17Jun
Medida beneficia 53 países africanos e redesenha o tabuleiro do comércio internacional

Durante o Fórum de Cooperação Econômica China-África realizado em Changsha em junho de 2025, a China anunciou oficialmente a eliminação total de tarifas alfandegárias sobre produtos provenientes de 53 países africanos, com o objetivo declarado de “reforçar o comércio justo, equilibrado e mutuamente benéfico”. A medida entra em vigor no segundo semestre deste ano e inclui produtos agrícolas, minerais, tecidos, produtos alimentares e manufaturas básicas.

O que a China oferece?

Além da isenção de tarifas, o governo de Pequim comprometeu-se com:

Linhas de crédito preferenciais para países africanos com alto índice de exportações;

Apoio técnico à industrialização leve;

Investimento logístico em portos e estradas, para acelerar o escoamento de produtos;

Capacitação tecnológica em setores como agricultura, mineração e energias renováveis.

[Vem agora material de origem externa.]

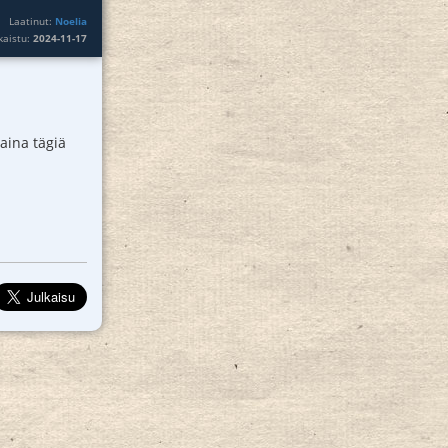
Laatinut:
Noelia
lkaistu:
2024-11-17
paina tägiä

A medida foi aplaudida por representantes de países como Nigéria, Angola, Quênia, Etiópia e África do Sul, que veem nela uma abertura concreta ao mercado asiático, sobretudo num momento em que o Ocidente impõe regras comerciais mais rígidas e políticas protecionistas.

Quais são os riscos?

Apesar da aparência vantajosa, analistas alertam para riscos importantes:

Desindustrialização africana: a entrada facilitada de produtos africanos brutos pode reforçar a lógica de exportação de matérias-primas e importação de bens processados o mesmo ciclo do colonialismo;

Endividamento estratégico: as linhas de crédito e construção de infraestrutura podem converter-se em “armadilhas da dívida”, como ocorreu em países da Ásia e do Pacífico;

Dependência comercial assimétrica: a África exporta majoritariamente bens de baixo valor, enquanto importa produtos de alto custo da China.

Além disso, poucos países africanos têm capacidade de transformação industrial para aproveitar plenamente o benefício tarifário. Sem industrialização interna, o continente continuará sendo fornecedor de recursos, e não protagonista do comércio global.

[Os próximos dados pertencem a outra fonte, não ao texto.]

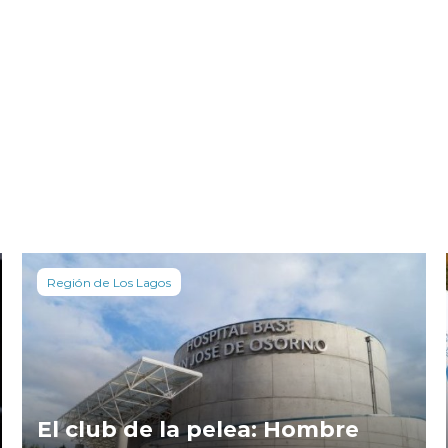
Región de Los Lagos
El club de la pelea: Hombre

Um novo eixo de influência?

A decisão da China também tem leitura geopolítica. Em tempos de disputa com os EUA e a União Europeia, Pequim consolida a África como seu parceiro estratégico não apenas em termos comerciais, mas políticos, militares e diplomáticos. O comércio, nesse contexto, é também uma ferramenta de influência.

Países africanos celebram a parceria, mas é essencial manter cautela, soberania e visão estratégica. Benefícios reais só ocorrerão se os Estados africanos negociarem com inteligência, exigirem transferência de tecnologia e priorizarem o valor agregado nacional.

Reflexão final

A isenção tarifária anunciada pela China representa, sem dúvida, uma janela histórica de oportunidade para África. Mas toda abertura exige estratégia. Sem políticas públicas fortes, sem investimentos na transformação local, sem autonomia de decisão, o que parece um presente pode se tornar um novo ciclo de dependência.

A pergunta que fica não é o que a China dá mas o que África decide fazer com isso.